Denizbank is joining the recent spurt of activity by Turkish banks in the DPR sector. The originator has scheduled a transaction for up to $200 million for the end of this week via sole lead Merrill Lynch, according to a source. The legal final maturity is five years and Moody's Investors Service has given the paper a preliminary rating of Baa3.'

The deal is backed by all existing and future dollar-, euro-, and sterling-denominated payment orders received by Denizbank. The volume of those flows multiplied by three times between 2002 and 2004, according to a report by Moody's. Part of that explosive growth has been fed by business from the Zorlu group, a leading Turkish conglomerate and Denizbank's majority-owner. The originator's DPR flows totaled $6.98 billion in 2004 up from $2.16 billion in 2002.
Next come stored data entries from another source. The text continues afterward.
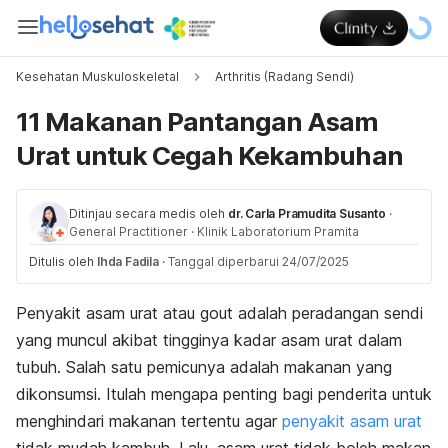
Kesehatan Muskuloskeletal
Arthritis (Radang Sendi)
11 Makanan Pantangan Asam
Urat untuk Cegah Kekambuhan
Ditinjau secara medis oleh
dr. Carla Pramudita Susanto
·
General Practitioner
·
Klinik Laboratorium Pramita
Ditulis oleh
Ihda Fadila
·
Tanggal diperbarui 24/07/2025
Penyakit asam urat atau gout adalah peradangan sendi
yang muncul akibat tingginya kadar asam urat dalam
tubuh. Salah satu pemicunya adalah makanan yang
dikonsumsi. Itulah mengapa penting bagi penderita untuk
menghindari makanan tertentu agar
penyakit asam urat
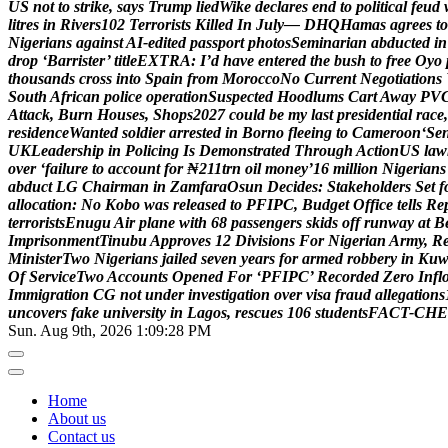
U
S
n
o
t
t
o
s
t
r
i
k
e
,
s
a
y
s
T
r
u
m
p
l
i
e
d
W
i
k
e
d
e
c
l
a
r
e
s
e
n
d
t
o
p
o
l
i
t
i
c
a
l
f
e
u
d
l
i
t
r
e
s
i
n
R
i
v
e
r
s
1
0
2
T
e
r
r
o
r
i
s
t
s
K
i
l
l
e
d
I
n
J
u
l
y
—
D
H
Q
H
a
m
a
s
a
g
r
e
e
s
t
o
N
i
g
e
r
i
a
n
s
a
g
a
i
n
s
t
A
I
-
e
d
i
t
e
d
p
a
s
s
p
o
r
t
p
h
o
t
o
s
S
e
m
i
n
a
r
i
a
n
a
b
d
u
c
t
e
d
i
n
d
r
o
p
‘
B
a
r
r
i
s
t
e
r
’
t
i
t
l
e
E
X
T
R
A
:
I
’
d
h
a
v
e
e
n
t
e
r
e
d
t
h
e
b
u
s
h
t
o
f
r
e
e
O
y
o
t
h
o
u
s
a
n
d
s
c
r
o
s
s
i
n
t
o
S
p
a
i
n
f
r
o
m
M
o
r
o
c
c
o
N
o
C
u
r
r
e
n
t
N
e
g
o
t
i
a
t
i
o
n
s
S
o
u
t
h
A
f
r
i
c
a
n
p
o
l
i
c
e
o
p
e
r
a
t
i
o
n
S
u
s
p
e
c
t
e
d
H
o
o
d
l
u
m
s
C
a
r
t
A
w
a
y
P
V
A
t
t
a
c
k
,
B
u
r
n
H
o
u
s
e
s
,
S
h
o
p
s
2
0
2
7
c
o
u
l
d
b
e
m
y
l
a
s
t
p
r
e
s
i
d
e
n
t
i
a
l
r
a
c
e
,
r
e
s
i
d
e
n
c
e
W
a
n
t
e
d
s
o
l
d
i
e
r
a
r
r
e
s
t
e
d
i
n
B
o
r
n
o
f
l
e
e
i
n
g
t
o
C
a
m
e
r
o
o
n
‘
S
e
U
K
L
e
a
d
e
r
s
h
i
p
i
n
P
o
l
i
c
i
n
g
I
s
D
e
m
o
n
s
t
r
a
t
e
d
T
h
r
o
u
g
h
A
c
t
i
o
n
U
S
l
a
w
o
v
e
r
‘
f
a
i
l
u
r
e
t
o
a
c
c
o
u
n
t
f
o
r
₦
2
1
1
t
r
n
o
i
l
m
o
n
e
y
’
1
6
m
i
l
l
i
o
n
N
i
g
e
r
i
a
n
s
a
b
d
u
c
t
L
G
C
h
a
i
r
m
a
n
i
n
Z
a
m
f
a
r
a
O
s
u
n
D
e
c
i
d
e
s
:
S
t
a
k
e
h
o
l
d
e
r
s
S
e
t
f
a
l
l
o
c
a
t
i
o
n
:
N
o
K
o
b
o
w
a
s
r
e
l
e
a
s
e
d
t
o
P
F
I
P
C
,
B
u
d
g
e
t
O
f
f
i
c
e
t
e
l
l
s
R
e
t
e
r
r
o
r
i
s
t
s
E
n
u
g
u
A
i
r
p
l
a
n
e
w
i
t
h
6
8
p
a
s
s
e
n
g
e
r
s
s
k
i
d
s
o
f
f
r
u
n
w
a
y
a
t
B
I
m
p
r
i
s
o
n
m
e
n
t
T
i
n
u
b
u
A
p
p
r
o
v
e
s
1
2
D
i
v
i
s
i
o
n
s
F
o
r
N
i
g
e
r
i
a
n
A
r
m
y
,
R
M
i
n
i
s
t
e
r
T
w
o
N
i
g
e
r
i
a
n
s
j
a
i
l
e
d
s
e
v
e
n
y
e
a
r
s
f
o
r
a
r
m
e
d
r
o
b
b
e
r
y
i
n
K
u
O
f
S
e
r
v
i
c
e
T
w
o
A
c
c
o
u
n
t
s
O
p
e
n
e
d
F
o
r
‘
P
F
I
P
C
’
R
e
c
o
r
d
e
d
Z
e
r
o
I
n
f
l
I
m
m
i
g
r
a
t
i
o
n
C
G
n
o
t
u
n
d
e
r
i
n
v
e
s
t
i
g
a
t
i
o
n
o
v
e
r
v
i
s
a
f
r
a
u
d
a
l
l
e
g
a
t
i
o
n
s
u
n
c
o
v
e
r
s
f
a
k
e
u
n
i
v
e
r
s
i
t
y
i
n
L
a
g
o
s
,
r
e
s
c
u
e
s
1
0
6
s
t
u
d
e
n
t
s
F
A
C
T
-
C
H
E
Sun. Aug 9th, 2026
1:09:29 PM
Home
About us
Contact us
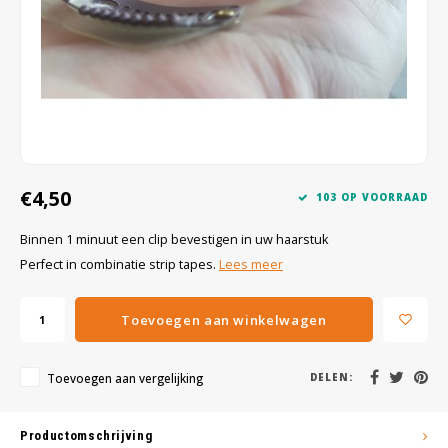
Wig caps
Verf
€4,50
103 OP VOORRAAD
Binnen 1 minuut een clip bevestigen in uw haarstuk
Perfect in combinatie strip tapes.
Lees meer
Toevoegen aan winkelwagen
Toevoegen aan vergelijking
DELEN:
Productomschrijving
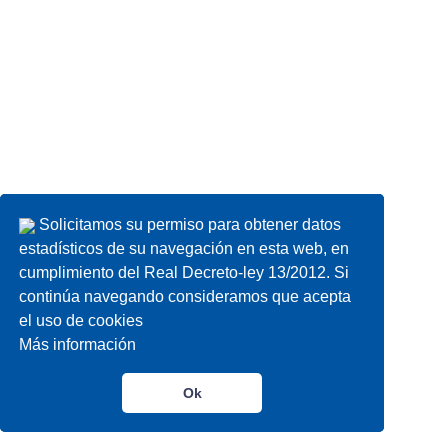
Solicitamos su permiso para obtener datos
Solicitamos su permiso para obtener datos
estadísticos de su navegación en esta web, en
estadísticos de su navegación en esta web, en
cumplimiento del Real Decreto-ley 13/2012. Si
cumplimiento del Real Decreto-ley 13/2012. Si
continúa navegando consideramos que acepta
continúa navegando consideramos que acepta
el uso de cookies
el uso de cookies
Más información
Más información
Ok
Ok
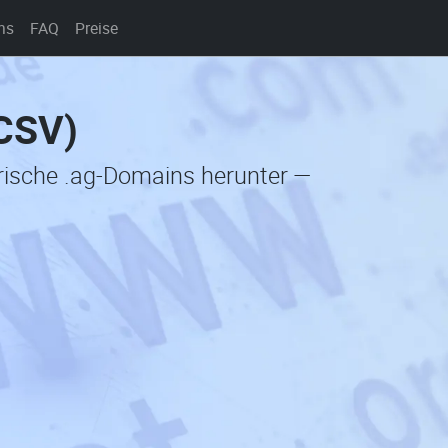
ns
FAQ
Preise
(CSV)
orische .ag-Domains herunter —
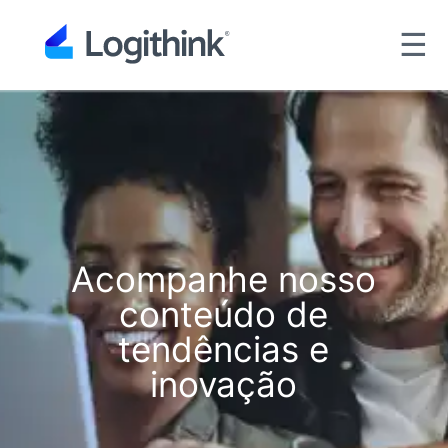
☰
Acompanhe nosso
conteúdo de
tendências e
inovação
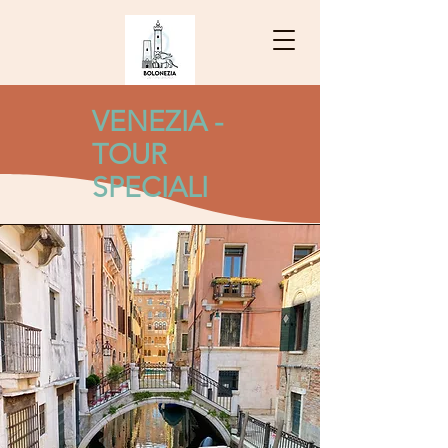
VENEZIA -
TOUR
SPECIALI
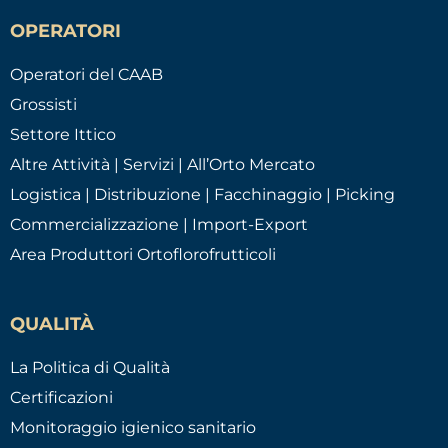
OPERATORI
Operatori del CAAB
Grossisti
Settore Ittico
Altre Attività | Servizi | All’Orto Mercato
Logistica | Distribuzione | Facchinaggio | Picking
Commercializzazione | Import-Export
Area Produttori Ortoflorofrutticoli
QUALITÀ
La Politica di Qualità
Certificazioni
Monitoraggio igienico sanitario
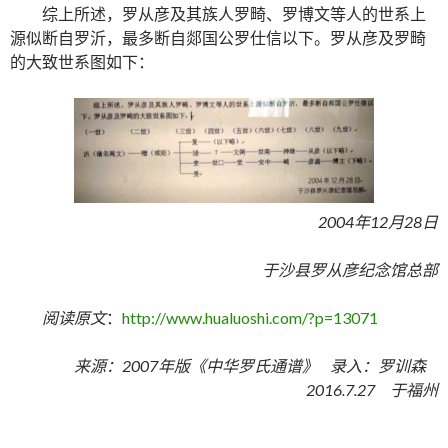
综上所述，罗从彦及其族人罗畸、罗博文等人的世系上
源似断自罗沂，最多断自郯国公罗仕信以下。罗从彦及罗畸
的大致世系图如下：
2004年12月28日
于沙县罗从彦纪念馆总部
阅读原文
：
http://www.hualuoshi.com/?p=13071
来源：2007年版《中华罗氏通谱》 录入：罗训森
2016.7.27 于福州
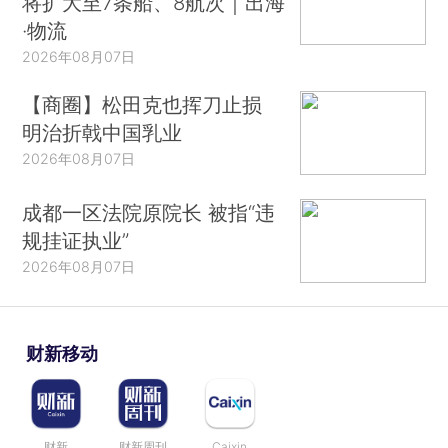
将扩大至7条船、8航次｜出海
·物流
2026年08月07日
【商圈】松田克也挥刀止损
明治折戟中国乳业
2026年08月07日
成都一区法院原院长 被指“违
规挂证执业”
2026年08月07日
财新移动
财新
财新周刊
Caixin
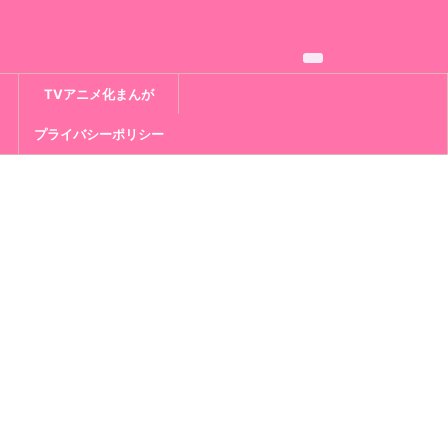
TVアニメ化まんが
プライバシーポリシー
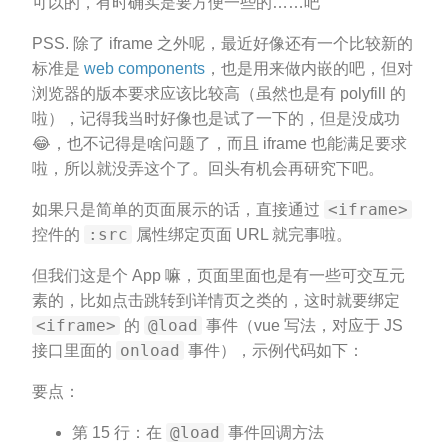
可以的，有时确实是要方便一些的……吧
PSS. 除了 iframe 之外呢，最近好像还有一个比较新的
标准是
web components
，也是用来做内嵌的吧，但对
浏览器的版本要求应该比较高（虽然也是有 polyfill 的
啦），记得我当时好像也是试了一下的，但是没成功
😂，也不记得是啥问题了，而且 iframe 也能满足要求
啦，所以就没弄这个了。回头有机会再研究下吧。
<iframe>
如果只是简单的页面展示的话，直接通过
:src
控件的
属性绑定页面 URL 就完事啦。
但我们这是个 App 嘛，页面里面也是有一些可交互元
素的，比如点击跳转到详情页之类的，这时就要绑定
<iframe>
@load
的
事件（vue 写法，对应于 JS
onload
接口里面的
事件），示例代码如下：
要点：
@load
第 15 行：在
事件回调方法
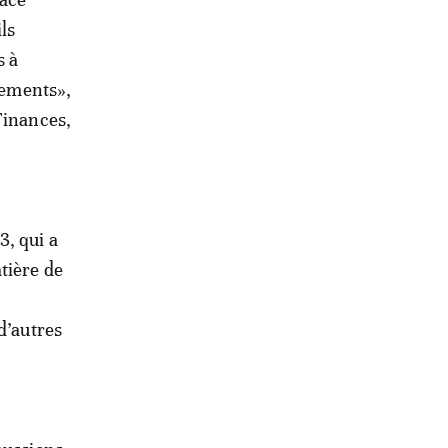
ils
s à
ssements»,
Finances,
3, qui a
tière de
d’autres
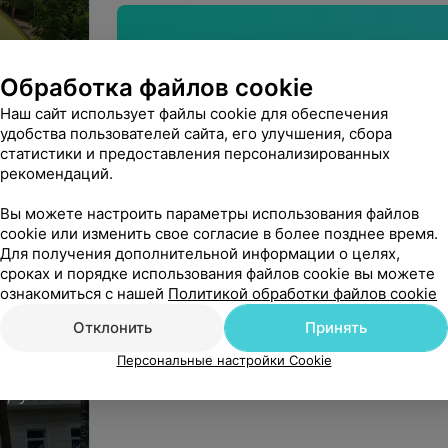
Вы владелец?
Обработка файлов cookie
сс
Наш сайт использует файлы cookie для обеспечения
удобства пользователей сайта, его улучшения, сбора
статистики и предоставления персонализированных
Нашли ошибку?
рекомендаций.
Вы можете настроить параметры использования файлов
cookie или изменить свое согласие в более позднее время.
Для получения дополнительной информации о целях,
ОАО «Мозырский НПЗ»
сроках и порядке использования файлов cookie вы можете
ознакомиться с нашей
Политикой обработки файлов cookie
Юридический адрес: Гомельская обл.,г. Мозы
УНП: 400091131
Отклонить
Принять
На правах рекламы
Персональные настройки Cookie
, ул.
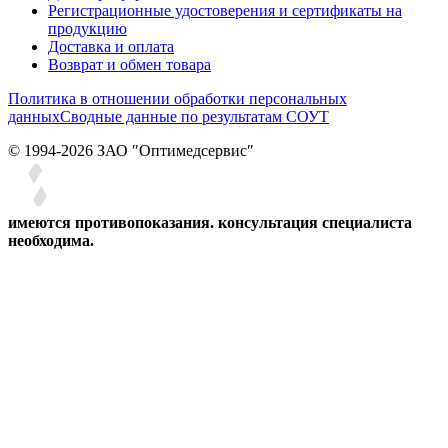
Регистрационные удостоверения и сертификаты на
продукцию
Доставка и оплата
Возврат и обмен товара
Политика в отношении обработки персональных
данных
Сводные данные по результатам СОУТ
© 1994-2026 ЗАО ″Оптимедсервис″
имеются противопоказания. консультация специалиста
необходима.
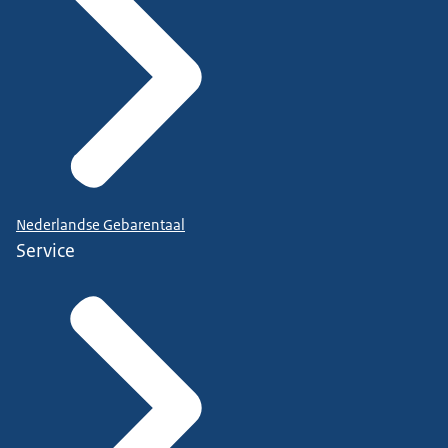
Nederlandse Gebarentaal
Service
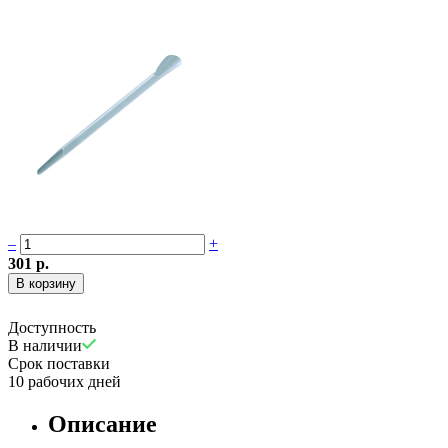
–
+
301 р.
Доступность
В наличии
Срок поставки
10 рабочих дней
Описание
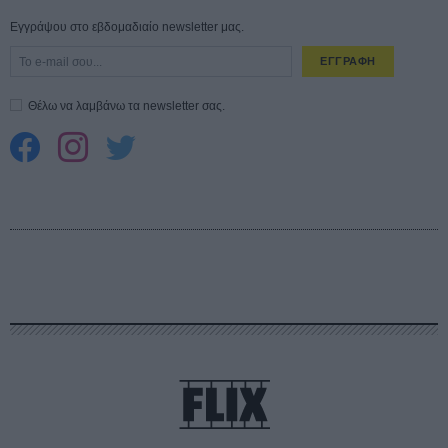
Εγγράψου στο εβδομαδιαίο newsletter μας.
ΕΓΓΡΑΦΗ
Θέλω να λαμβάνω τα newsletter σας.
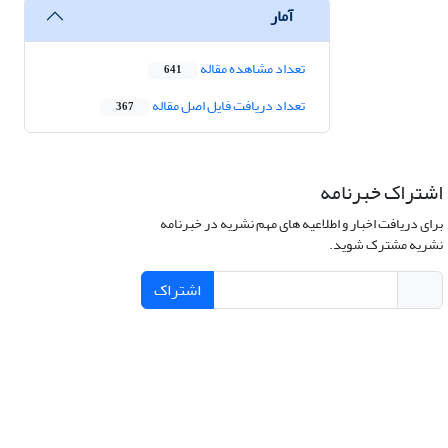
آمار
تعداد مشاهده مقاله
641
تعداد دریافت فایل اصل مقاله
367
اشتراک خبرنامه
برای دریافت اخبار و اطلاعیه های مهم نشریه در خبرنامه
نشریه مشترک شوید.
اشتراک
The transaction allows for future issuance, as long as certain limits are not breached. The program is capped at a 10 times debt service coverage ratio of tested collections for each of the four quarters preceding the new issue date. The twelve designated correspondent banks in the transaction represent Denizbank's main clearing banks, executing 93% of payment orders in dollar terms during 2004.

The deal has the following early amortization triggers: when either quarterly tested collections debt service coverage falls below six times, monthly-tested collections debt service coverage falls below four times, collections for two consecutive quarters slip below 60% of the same periods in the preceding year and the quarterly tested collections debt service coverage is below 12 times for both quarters.